WPLV
- Navarre, Florida; United States;
- Broadcast area: Pensacola metropolitan area
- Frequency: 95.7 MHz
- Branding: K-LOVE

Programming
- Format: Contemporary Christian
- Network: K-LOVE

Ownership
- Owner: Educational Media Foundation

History
- First air date: 1998; 28 years ago
- Former call signs: WAFN (1993–1994); WZEW (1994–1997); WGCX-FM (1997); WGCX (1997–2009); WKFP (2009–2015);
- Call sign meaning: Pensacola K-LOVE

Technical information
- Licensing authority: FCC
- Facility ID: 52024
- Class: C3
- ERP: 25,000 watts
- HAAT: 86 meters (282 ft)
- Transmitter coordinates: 30°27′2.00″N 86°51′59.00″W﻿ / ﻿30.4505556°N 86.8663889°W

Links
- Public license information: Public file; LMS;
- Website: www.klove.com

= WPLV =

WPLV (95.7 FM) is a non-commercial, listener-supported radio station licensed to Navarre, Florida, and serving the Pensacola metropolitan area.Owned by the Educational Media Foundation (EMF), it airs its national Christian contemporary music network, K-LOVE.

==History==
The station signed on in 2000 as WGCX with a locally programmed contemporary Christian format.

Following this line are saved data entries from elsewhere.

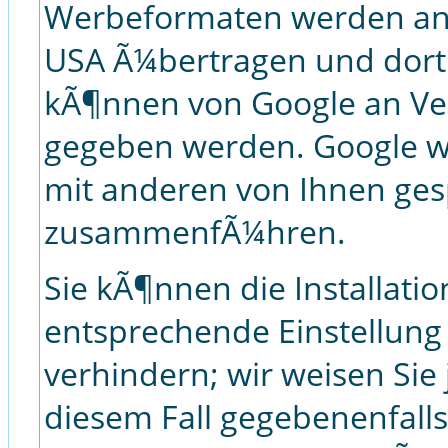
Werbeformaten werden an 
USA Ã¼bertragen und dort 
kÃ¶nnen von Google an Ver
gegeben werden. Google wi
mit anderen von Ihnen ges
zusammenfÃ¼hren.
Sie kÃ¶nnen die Installati
entsprechende Einstellung
verhindern; wir weisen Sie 
diesem Fall gegebenenfalls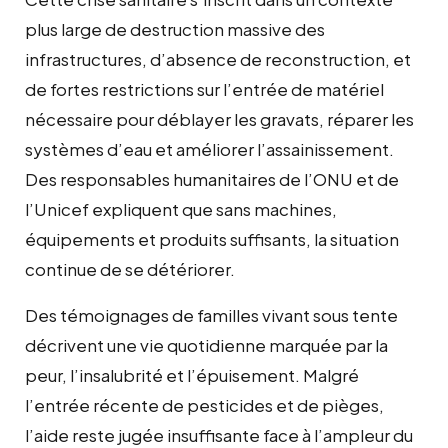
plus large de destruction massive des
infrastructures, d’absence de reconstruction, et
de fortes restrictions sur l’entrée de matériel
nécessaire pour déblayer les gravats, réparer les
systèmes d’eau et améliorer l’assainissement.
Des responsables humanitaires de l’ONU et de
l’Unicef expliquent que sans machines,
équipements et produits suffisants, la situation
continue de se détériorer.
Des témoignages de familles vivant sous tente
décrivent une vie quotidienne marquée par la
peur, l’insalubrité et l’épuisement. Malgré
l’entrée récente de pesticides et de pièges,
l’aide reste jugée insuffisante face à l’ampleur du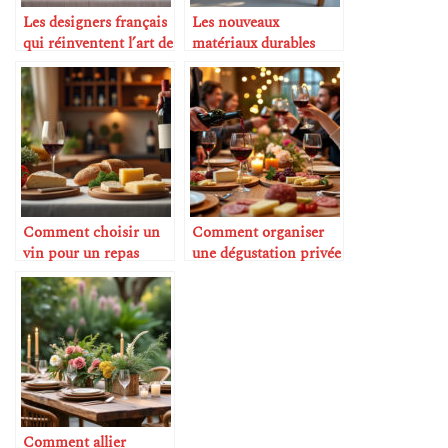
Les designers français
Les nouveaux
qui réinventent l’art de
matériaux durables
la table
pour la verrerie
Comment choisir un
Comment organiser
vin pour un repas
une dégustation privée
improvisé
à la maison
Comment allier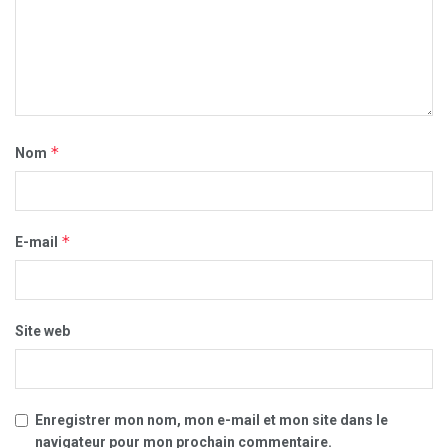
*
Nom
*
E-mail
Site web
Enregistrer mon nom, mon e-mail et mon site dans le
navigateur pour mon prochain commentaire.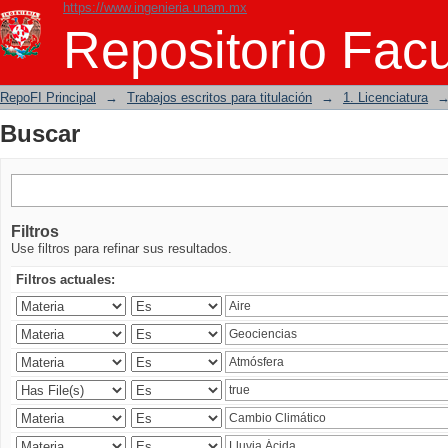
https://www.ingenieria.unam.mx
Buscar
Repositorio Facu
RepoFI Principal
→
Trabajos escritos para titulación
→
1. Licenciatura
Buscar
Filtros
Use filtros para refinar sus resultados.
Filtros actuales: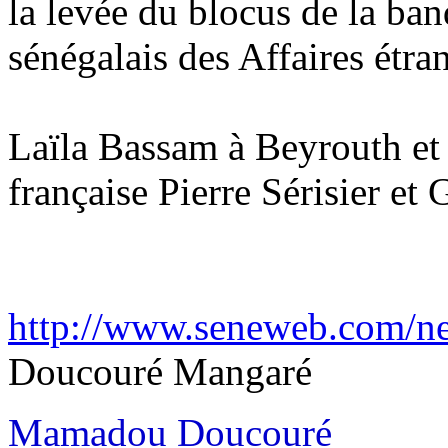
la levée du blocus de la ban
sénégalais des Affaires étra
Laïla Bassam à Beyrouth et 
française Pierre Sérisier et
http://www.seneweb.com/new
Doucouré Mangaré
Mamadou Doucouré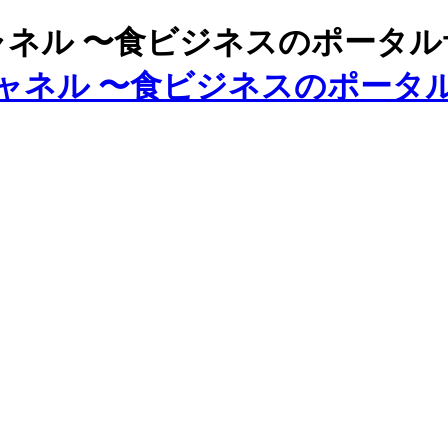
ズチャネル 〜食ビジネスのポータ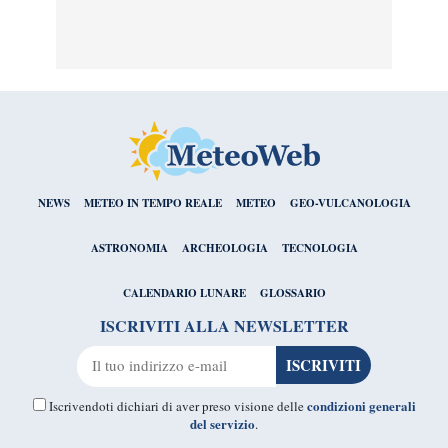
NEWS
METEO IN TEMPO REALE
METEO
GEO-VULCANOLOGIA
ASTRONOMIA
ARCHEOLOGIA
TECNOLOGIA
CALENDARIO LUNARE
GLOSSARIO
ISCRIVITI ALLA NEWSLETTER
condizioni generali
Iscrivendoti dichiari di aver preso visione delle
del servizio
.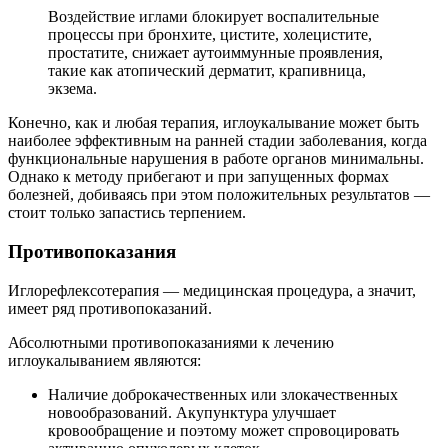
Воздействие иглами блокирует воспалительные
процессы при бронхите, цистите, холецистите,
простатите, снижает аутоиммунные проявления,
такие как атопический дерматит, крапивница,
экзема.
Конечно, как и любая терапия, иглоукалывание может быть
наиболее эффективным на ранней стадии заболевания, когда
функциональные нарушения в работе органов минимальны.
Однако к методу прибегают и при запущенных формах
болезней, добиваясь при этом положительных результатов —
стоит только запастись терпением.
Противопоказания
Иглорефлексотерапия — медицинская процедура, а значит,
имеет ряд противопоказаний.
Абсолютными противопоказаниями к лечению
иглоукалыванием являются:
Наличие доброкачественных или злокачественных
новообразований. Акупунктура улучшает
кровообращение и поэтому может спровоцировать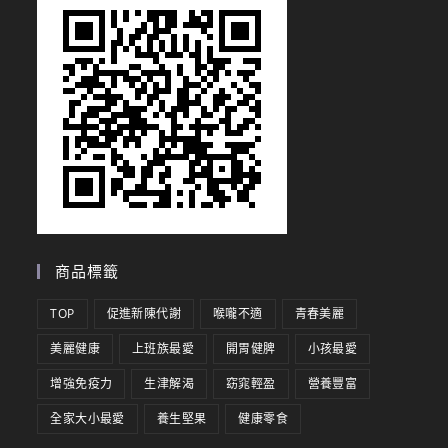
商品標籤
TOP
促進新陳代謝
喉嚨不適
青春美麗
美麗健康
上班族最愛
開胃健脾
小孩最愛
增強免疫力
生津解渴
窈窕輕盈
營養豐富
全家大小最愛
養生堅果
健康零食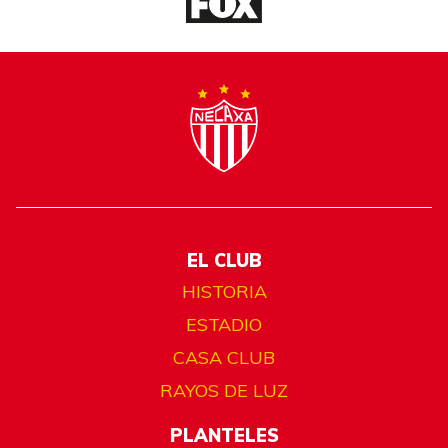
EL CLUB
HISTORIA
ESTADIO
CASA CLUB
RAYOS DE LUZ
PLANTELES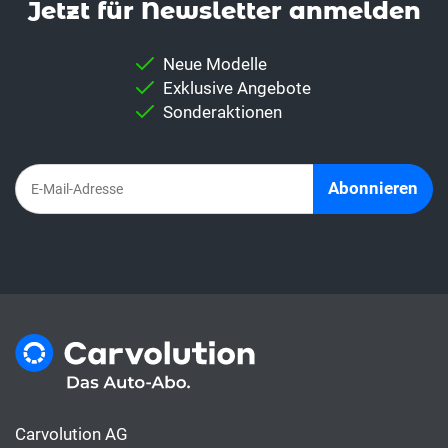
Jetzt für News­letter anmelden
Neue Modelle
Exklusive Angebote
Sonderaktionen
Abonnieren
Carvolution AG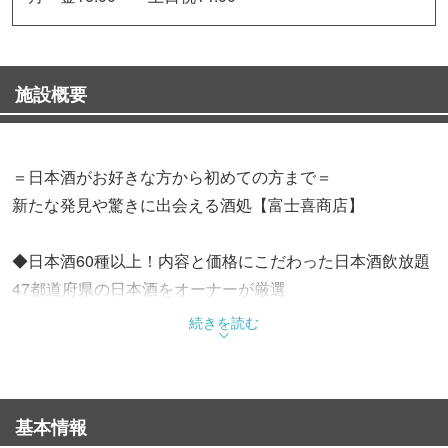
施設概要
＝日本酒がお好きな方から初めての方まで＝
新たな発見や驚きに出会える酒処【富士喜商店】
◆日本酒60種以上！内容と価格にこだわった日本酒飲放題
47都道府県の日本酒をオーナーが厳選
90分…1738円 2H…2178円
続きを読む
2.5H…2838円 無制限…3938円
◆お得な47都道府県日本酒飲放題付きコース
基本情報
☆気軽に宴会コース〈6品2H飲放付〉4500円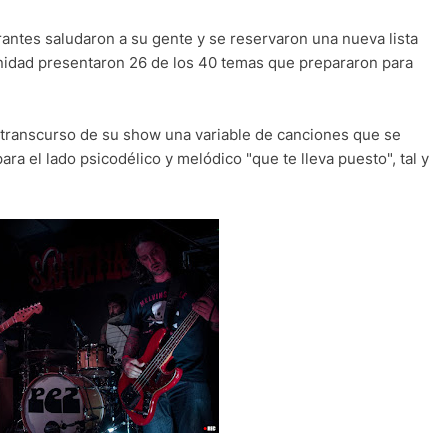
rantes saludaron a su gente y se reservaron una nueva lista
tunidad presentaron 26 de los 40 temas que prepararon para
l transcurso de su show una variable de canciones que se
ara el lado psicodélico y melódico "que te lleva puesto", tal y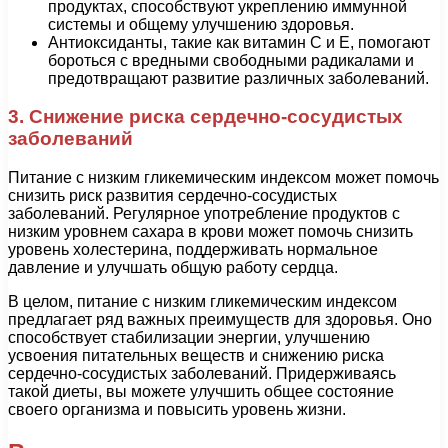
продуктах, способствуют укреплению иммунной
системы и общему улучшению здоровья.
Антиоксиданты, такие как витамин С и Е, помогают
бороться с вредными свободными радикалами и
предотвращают развитие различных заболеваний.
3. Снижение риска сердечно-сосудистых
заболеваний
Питание с низким гликемическим индексом может помочь
снизить риск развития сердечно-сосудистых
заболеваний. Регулярное употребление продуктов с
низким уровнем сахара в крови может помочь снизить
уровень холестерина, поддерживать нормальное
давление и улучшать общую работу сердца.
В целом, питание с низким гликемическим индексом
предлагает ряд важных преимуществ для здоровья. Оно
способствует стабилизации энергии, улучшению
усвоения питательных веществ и снижению риска
сердечно-сосудистых заболеваний. Придерживаясь
такой диеты, вы можете улучшить общее состояние
своего организма и повысить уровень жизни.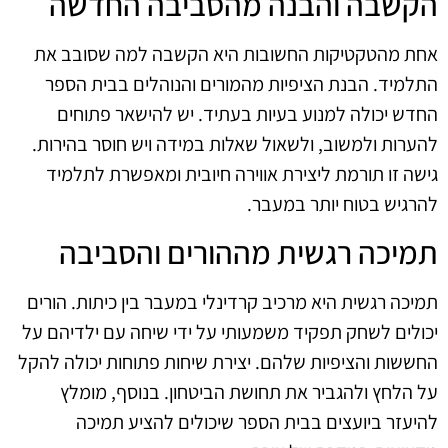
הקשבה והבנה מהסביבה החדשה
אחת מהטקטיקות החשובות היא הקשבה למה שסובב את
התלמיד. הבנת הציפיות מהמורים והנוהלים בבית הספר
החדש יכולה למנוע בעיות בעתיד. יש להישאר פתוחים
להערות ולמשוב, ולשאול שאלות במידה ויש חוסר בהירות.
גישה זו תורמת ליצירת אווירה חיובית ומאפשרת לתלמיד
להרגיש בטוח יותר במעבר.
תמיכה רגשית מההורים והסביבה
תמיכה רגשית היא מרכיב קרדינלי במעבר בין כיתות. הורים
יכולים לשחק תפקיד משמעותי על ידי שיחה עם ילדיהם על
החששות והציפיות שלהם. יצירת שיחות פתוחות יכולה להקל
על הלחץ ולהגביר את תחושת הביטחון. בנוסף, מומלץ
להיעזר ביועצים בבית הספר שיכולים להציע תמיכה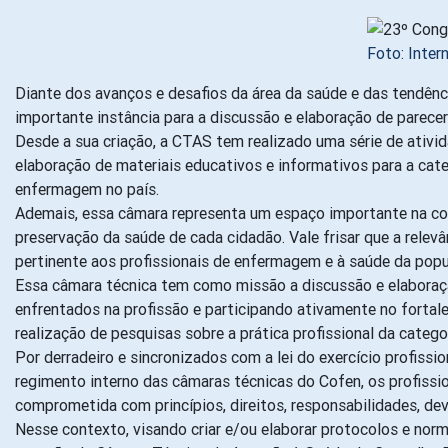
Foto: Intern
Diante dos avanços e desafios da área da saúde e das tendên
importante instância para a discussão e elaboração de parecer
Desde a sua criação, a CTAS tem realizado uma série de ativid
elaboração de materiais educativos e informativos para a cate
enfermagem no país.
Ademais, essa câmara representa um espaço importante na cons
preservação da saúde de cada cidadão. Vale frisar que a rele
pertinente aos profissionais de enfermagem e à saúde da popul
Essa câmara técnica tem como missão a discussão e elaboração
enfrentados na profissão e participando ativamente no fortal
realização de pesquisas sobre a prática profissional da categor
Por derradeiro e sincronizados com a lei do exercício profiss
regimento interno das câmaras técnicas do Cofen, os profiss
comprometida com princípios, direitos, responsabilidades, de
Nesse contexto, visando criar e/ou elaborar protocolos e norm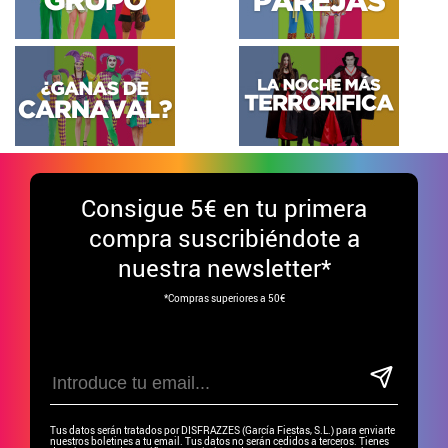
Consigue
5€ en tu primera
compra suscribiéndote a
nuestra newsletter*
*Compras superiores a 50€
Tus datos serán tratados por DISFRAZZES (García Fiestas, S.L.) para enviarte
nuestros boletines a tu email. Tus datos no serán cedidos a terceros. Tienes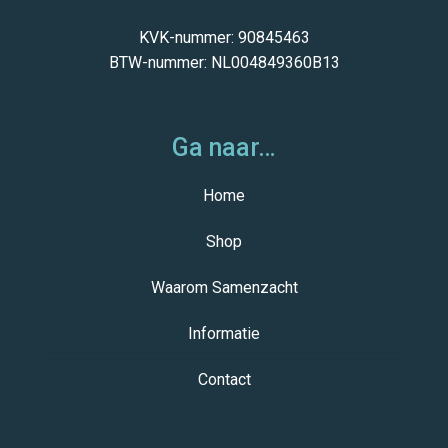
KVK-nummer: 90845463
BTW-nummer: NL004849360B13
Ga naar…
Home
Shop
Waarom Samenzacht
Samenzacht Deluxe
Samenzacht Premium Ceramic
Informatie
Accessoires
Contact
Storing
Onderhoud
Montage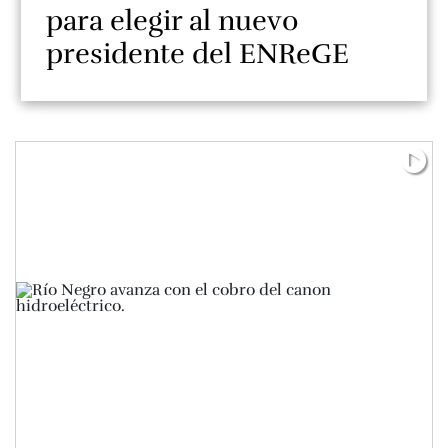
para elegir al nuevo
presidente del ENReGE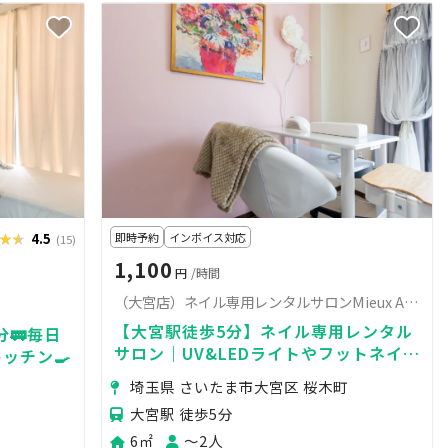
★★
★★★
4.5
即時予約
インボイス対応
(15)
1,100
円
/時間
（大宮店）ネイル専用レンタルサロンMieux Aブース
【大宮駅徒歩5分】ネイル専用レンタル
分🚃毎日
サロン｜UV&LEDライトやフットネイル
キッチン🍳
用品、ワゴンや集塵機も完備｜
埼玉県 さいたま市大宮区 桜木町
大宮駅 徒歩5分
6㎡
〜2人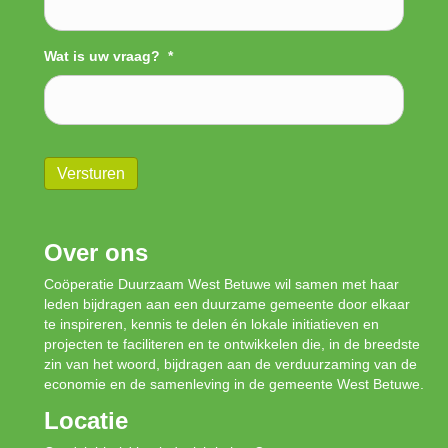
Wat is uw vraag?
*
Versturen
Over ons
Coöperatie Duurzaam West Betuwe wil samen met haar
leden bijdragen aan een duurzame gemeente door elkaar
te inspireren, kennis te delen én lokale initiatieven en
projecten te faciliteren en te ontwikkelen die, in de breedste
zin van het woord, bijdragen aan de verduurzaming van de
economie en de samenleving in de gemeente West Betuwe.
Locatie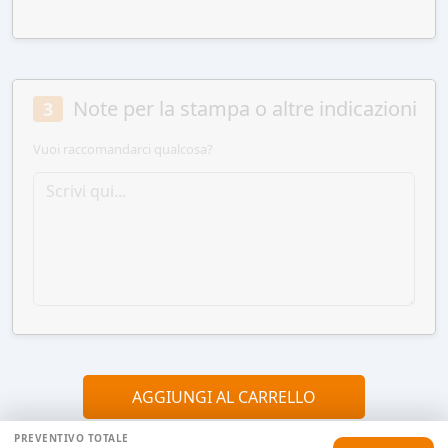
Note per la stampa o altre indicazioni
3
Vuoi raccomandarci qualcosa?
AGGIUNGI AL CARRELLO
PREVENTIVO TOTALE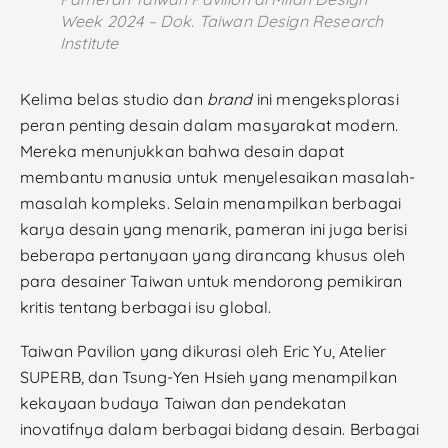
Week 2024 – Dok. Taiwan Design Research
Institute
Kelima belas studio dan
brand
ini mengeksplorasi
peran penting desain dalam masyarakat modern.
Mereka menunjukkan bahwa desain dapat
membantu manusia untuk menyelesaikan masalah-
masalah kompleks. Selain menampilkan berbagai
karya desain yang menarik, pameran ini juga berisi
beberapa pertanyaan yang dirancang khusus oleh
para desainer Taiwan untuk mendorong pemikiran
kritis tentang berbagai isu global.
Taiwan Pavilion yang dikurasi oleh Eric Yu, Atelier
SUPERB, dan Tsung-Yen Hsieh yang menampilkan
kekayaan budaya Taiwan dan pendekatan
inovatifnya dalam berbagai bidang desain. Berbagai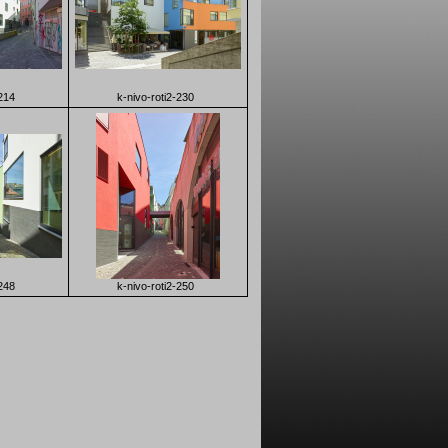
-214
k-nivo-roti2-230
-248
k-nivo-roti2-250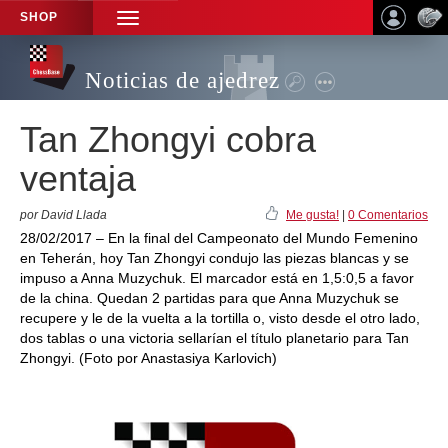
SHOP
TOGGLE
NAVIGATION
Noticias de ajedrez
Tan Zhongyi cobra
ventaja
por David Llada
Me gusta!
|
0 Comentarios
28/02/2017 – En la final del Campeonato del Mundo Femenino
en Teherán, hoy Tan Zhongyi condujo las piezas blancas y se
impuso a Anna Muzychuk. El marcador está en 1,5:0,5 a favor
de la china. Quedan 2 partidas para que Anna Muzychuk se
recupere y le de la vuelta a la tortilla o, visto desde el otro lado,
dos tablas o una victoria sellarían el título planetario para Tan
Zhongyi. (Foto por Anastasiya Karlovich)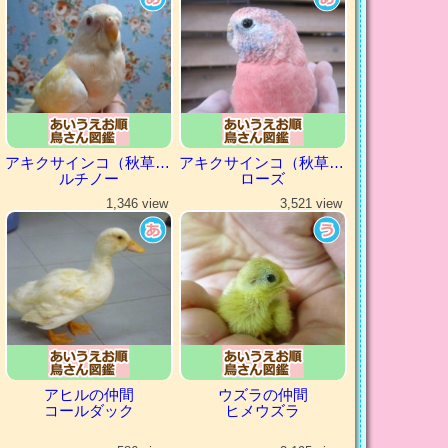
アキクサインコ（秋草インコ）
アキクサインコ（秋草インコ）
ルチノー
ローズ
1,346 view
3,521 view
アヒルの仲間
ウズラの仲間
コールダック
ヒメウズラ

While it was still a construction permit, the station had the call signs WAFN, WZEW, and WGCX-FM.

In October 2013, 550 AM, Inc., sold WKFP to Educational Media Foundation for $1.75 million. The sale was consummated on December 23, 2013, and shortly thereafter, it began carrying the national K-LOVE network.

The station changed its call sign on July 21, 2015, to the current WPLV to represent the words Pensacola and K-Love.